Two bottles, one filled with tap water and the other 10% alcohol (ethanol; v/v), were placed on subjects' cages for 2 weeks before viral infusion. Intake of alcohol and water, as well as body weights, were measured daily, and the left–right position of the bottles was alternated daily to avoid side bias. Five days after viral infusion, rats were again allowed access to 10% alcohol and water for 30 d. To determine whether the alterations in drinking were alcohol specific, a two-bottle preference test comparing 2% sucrose (w/v) and water was conducted in separate rats, as described for alcohol.

Two-bottle preference test (limited access paradigm).

To test the role of the α4βδ GABAAR under conditions likely to induce high intakes, along with corresponding higher blood alcohol levels, a separate group of rats was given limited alchol access for 1 h/d for 21 d following 2 weeks of 24 h ad libitum access (as described above). Intake of alcohol and water, as well as body weights, were measured before and after 1 h access every day, and the left–right position of the bottles was alternated daily to avoid side bias. Five days after viral infusion, rats were again allowed access to 10% alcohol (1 h) and water for 30 d.

Immunohistochemistry.

Vibratome cut sections (50 μm) of fixed tissue were subjected to immunohistochemistry as described (Kharazia et al., 2003). Primary antibodies used were rabbit anti-GFP polyclonal antibody (1:10,000, Abcam) and anti-GFAP (1:1000, Promega). Secondary antibodies for immunofluorescence were donkey anti-rabbit or anti-mouse antibodies (1:300, Jackson ImmunoResearch).
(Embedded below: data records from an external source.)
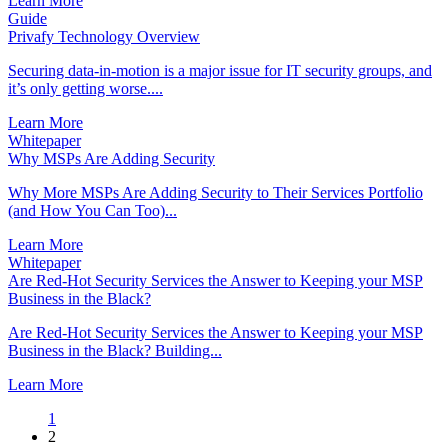
Learn More
Guide
Privafy Technology Overview
Securing data-in-motion is a major issue for IT security groups, and
it’s only getting worse....
Learn More
Whitepaper
Why MSPs Are Adding Security
Why More MSPs Are Adding Security to Their Services Portfolio
(and How You Can Too)...
Learn More
Whitepaper
Are Red-Hot Security Services the Answer to Keeping your MSP
Business in the Black?
Are Red-Hot Security Services the Answer to Keeping your MSP
Business in the Black? Building...
Learn More
1
2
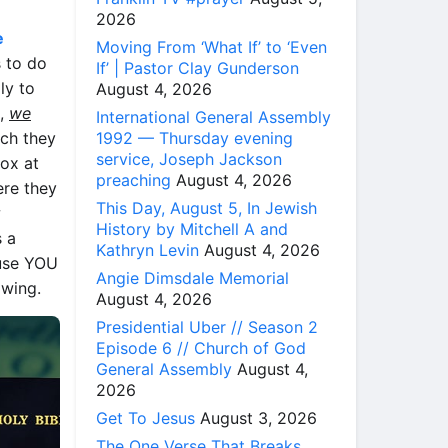
2026
e
Moving From ‘What If’ to ‘Even
s to do
If’ | Pastor Clay Gunderson
ly to
August 4, 2026
s,
we
International General Assembly
1992 — Thursday evening
ch they
service, Joseph Jackson
ox at
preaching
August 4, 2026
ere they
This Day, August 5, In Jewish
w
History by Mitchell A and
s a
Kathryn Levin
August 4, 2026
ause YOU
Angie Dimsdale Memorial
owing.
August 4, 2026
Presidential Uber // Season 2
Episode 6 // Church of God
General Assembly
August 4,
2026
Get To Jesus
August 3, 2026
The One Verse That Breaks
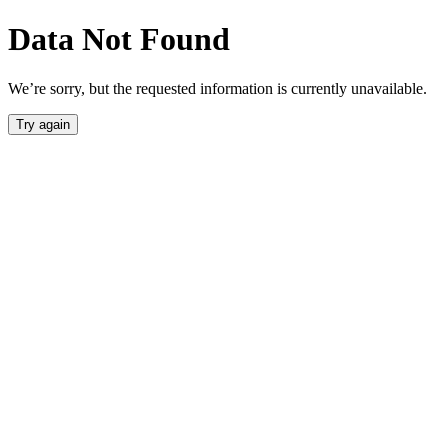
Data Not Found
We’re sorry, but the requested information is currently unavailable.
Try again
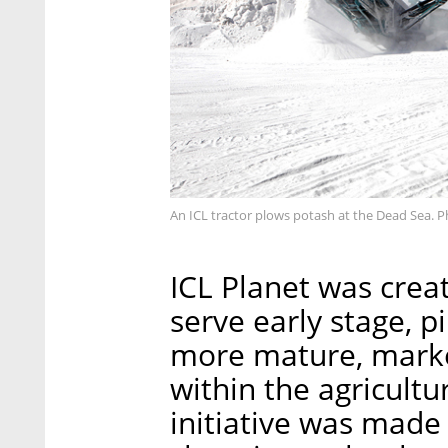
An ICL tractor plows potash at the Dead Sea. 
ICL Planet was creat
serve early stage, pi
more mature, marke
within the agricult
initiative was mad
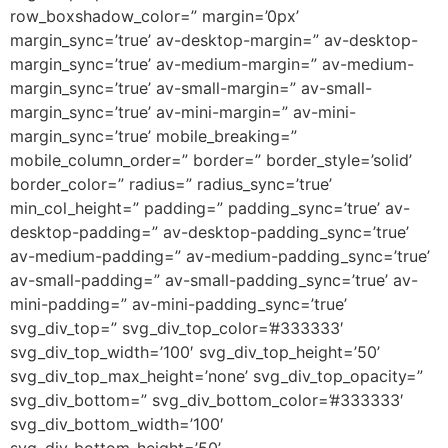
row_boxshadow_color=” margin=’0px’
margin_sync=’true’ av-desktop-margin=” av-desktop-
margin_sync=’true’ av-medium-margin=” av-medium-
margin_sync=’true’ av-small-margin=” av-small-
margin_sync=’true’ av-mini-margin=” av-mini-
margin_sync=’true’ mobile_breaking=”
mobile_column_order=” border=” border_style=’solid’
border_color=” radius=” radius_sync=’true’
min_col_height=” padding=” padding_sync=’true’ av-
desktop-padding=” av-desktop-padding_sync=’true’
av-medium-padding=” av-medium-padding_sync=’true’
av-small-padding=” av-small-padding_sync=’true’ av-
mini-padding=” av-mini-padding_sync=’true’
svg_div_top=” svg_div_top_color=’#333333′
svg_div_top_width=’100′ svg_div_top_height=’50’
svg_div_top_max_height=’none’ svg_div_top_opacity=”
svg_div_bottom=” svg_div_bottom_color=’#333333′
svg_div_bottom_width=’100′
svg_div_bottom_height=’50’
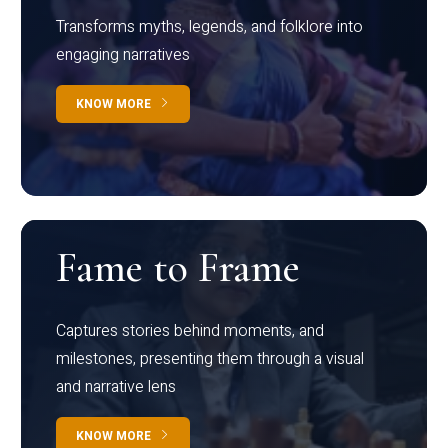
Transforms myths, legends, and folklore into
engaging narratives
KNOW MORE
Fame to Frame
Captures stories behind moments, and
milestones, presenting them through a visual
and narrative lens
KNOW MORE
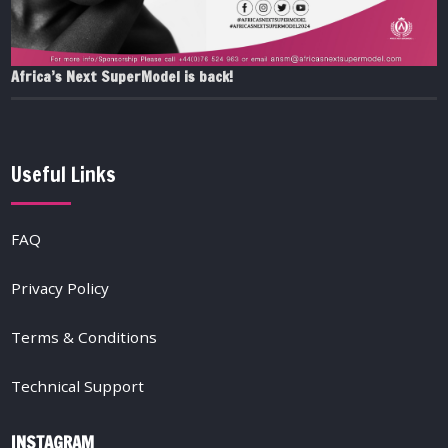
Africa’s Next SuperModel is back!
Useful Links
FAQ
Privacy Policy
Terms & Conditions
Technical Support
INSTAGRAM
Images were acquired using a Zeiss confocal microscope and visualized using LSM software.

Western blot analysis.

Samples were separated by 4–12% SDS-PAGE (Bis-Tris Gel system; Invitrogen) and transferred onto a nitrocellulose membrane (Millipore). The membrane was blocked in milk solution (5% milk in PBS containing 0.05% Tween 20), and incubated with specific primary antibodies and then with horseradish peroxidase-conjugated secondary antibodies. The primary antibodies used were anti-α4 antibody (1:500, Novus), anti-α1 antibody (1:500, Phosphosolutions), anti-β2/3 antibody (1:500, Millipore), anti-γ2 antibody (1:500, Alpha Diagnostics), anti-δ antibody (Santa-Cruz Biotechnology), and anti-actin antibodies (1:1000, Santa Cruz Biotechnology). Actin immunoreactivity was used as an internal control. Immunoreactivity was detected by enhanced chemiluminescent reaction and processed using the Typhoon PhosphorImager (Amersham Biosciences). Results were quantified with ImageQuant 5.0 (Amersham Biosciences).
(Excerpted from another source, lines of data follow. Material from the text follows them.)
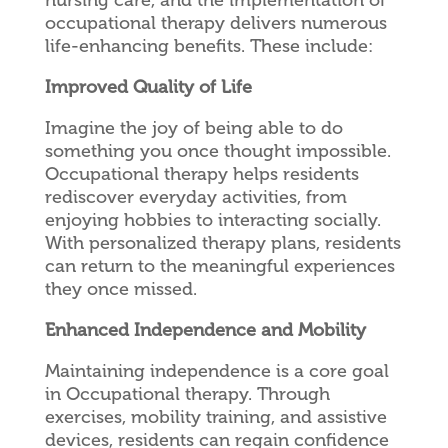
occupational therapy delivers numerous
life-enhancing benefits. These include:
Improved Quality of Life
Imagine the joy of being able to do
something you once thought impossible.
Occupational therapy helps residents
rediscover everyday activities, from
enjoying hobbies to interacting socially.
With personalized therapy plans, residents
can return to the meaningful experiences
they once missed.
Enhanced Independence and Mobility
Maintaining independence is a core goal
in Occupational therapy. Through
exercises, mobility training, and assistive
devices, residents can regain confidence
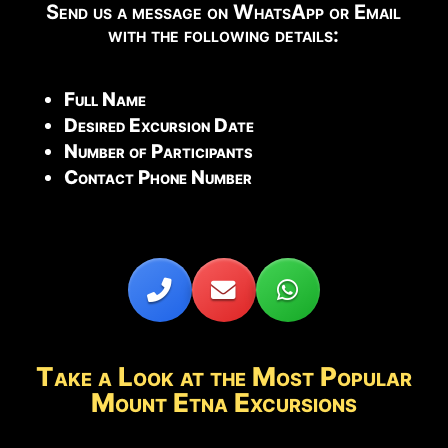
Send us a message on WhatsApp or Email
with the following details:
Full Name
Desired Excursion Date
Number of Participants
Contact Phone Number
Take a Look at the Most Popular
Mount Etna Excursions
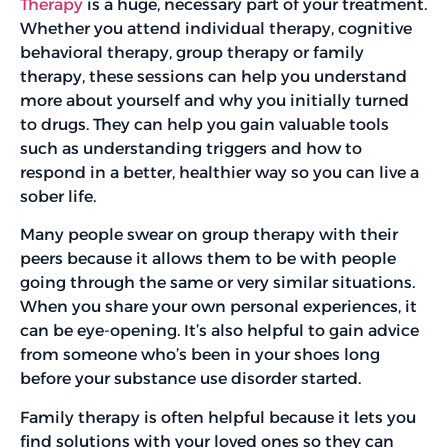
Therapy
is a huge, necessary part of your treatment.
Whether you attend individual therapy, cognitive
behavioral therapy, group therapy or family
therapy, these sessions can help you understand
more about yourself and why you initially turned
to drugs. They can help you gain valuable tools
such as understanding triggers and how to
respond in a better, healthier way so you can live a
sober life.
Many people swear on group therapy with their
peers because it allows them to be with people
going through the same or very similar situations.
When you share your own personal experiences, it
can be eye-opening. It’s also helpful to gain advice
from someone who’s been in your shoes long
before your substance use disorder started.
Family therapy is often helpful because it lets you
find solutions with your loved ones so they can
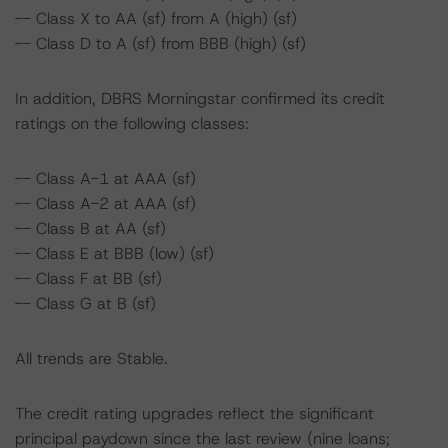
-- Class X to AA (sf) from A (high) (sf)
-- Class D to A (sf) from BBB (high) (sf)
In addition, DBRS Morningstar confirmed its credit
ratings on the following classes:
-- Class A-1 at AAA (sf)
-- Class A-2 at AAA (sf)
-- Class B at AA (sf)
-- Class E at BBB (low) (sf)
-- Class F at BB (sf)
-- Class G at B (sf)
All trends are Stable.
The credit rating upgrades reflect the significant
principal paydown since the last review (nine loans;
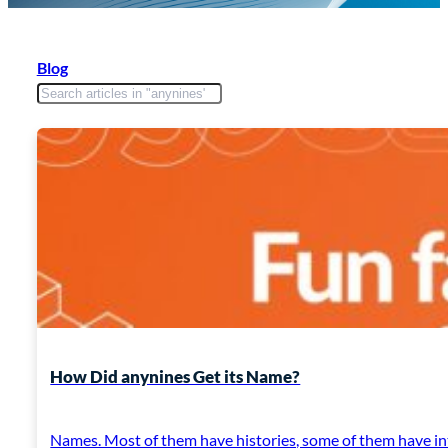
Blog
How Did anynines Get its Name?
Names. Most of them have histories, some of them have in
TaqMan quantitative reverse transcriptase PCR.

Rats infused with Ad-NSS or Ad-shα4-1 were killed at 5, 10, 18, or 25 d after viral infusion (n = 2–3 per treatment, per time point). Tissue punches from the NAc were collected and processed for measuring GABAAR α4, α1, β2, γ2, or δ mRNA levels by TaqMan quantitative PCR using primer/probe kits (Applied Biosystems) with GAPDH as an internal control.

Blood alcohol level measurement.

Blood alcohol concentration was determined by gas chromatographic (GC) procedures as described previously (Bowers et al., 2008) with a 0.01 mm limit of detection. Briefly, rats were anesthetized with isoflurane and ∼300–500 μl of blood was collected from the lateral, rostral tail vein by venous puncture. Blood was vigorously mixed with inversion and centrifuged at 5000 × g at 4°C for 20 min. Serum was decanted, vortexed, and 10 μl of serum was sealed in a GC autosampler vial (National Scientific) with 10 μl of 0.05% n-propanol as an external pipetting standard. Samples, in triplicate, were heated to 65°C for 20 min, agitated for 30 s, and allowed to settle for 1 min before pressurizing for headspace extraction into a 2 ml, depolarized loop (Tekmar Control Systems). Samples were immediately passed through a 220° deactivated, glass-lined inlet (Hewlett-Packard) and subjected to gas chromatography (He, 5 kPa) on a megabore 30 m, 1 μm film Innowax column (Agilent Technologies) at a 45°C isotherm and quantified via flame ionization at 310°C (HP5890, Hewlett-Packard). The column was purged after each sample by holding at 210°C for 1.5 min before cooling to 45°C over 5 min. The alcohol area under the curve (AUC) was divided by the external n-propanol standard AUC and compared with known standards from 300 to 0.003 mm.

Data analysis.

Gene expression data calculated as a percentage of control were analyzed by one-sample t test, which infers variation for a control population based on variability in the sample set. Protein expression data were tested using a two-sample t test. Behavioral data were analyzed using one- or two-way ANOVA, followed by Bonferroni's post hoc test when indicated by significant (α = 0.05) main effects or interactions. Blood alcohol data were analyzed using linear regression.

Results

Reductions in GABAAR α4 subunit mRNA and protein in NAc by Ad-shα4-1 microinfusion

To test the role of the α4 subunit in alcohol intake, the technique of viral-mediated RNA interference was applied (Hommel et al., 2003; Lasek et al., 2007). We designed two 21 nt siRNA sequences of the rat α4 subunit. These siRNAs were effective in suppressing α4 mRNA expression in HEK293 cells following transfection of the siRNA constructs recombined in a pRNAT-H1.1 vector, which express the shRNA (supplemental Fig. 1, available at www.jneurosci.org as supplemental material), as well as in striatal neuronal cultures by infection of the siRNA-recombinant adenovirus (Ad-shα4-1) in comparison with the control siRNA-recombinant adenovirus (Ad-shNSS) (supplemental Fig. 2, available at www.jneurosci.org as supplemental material).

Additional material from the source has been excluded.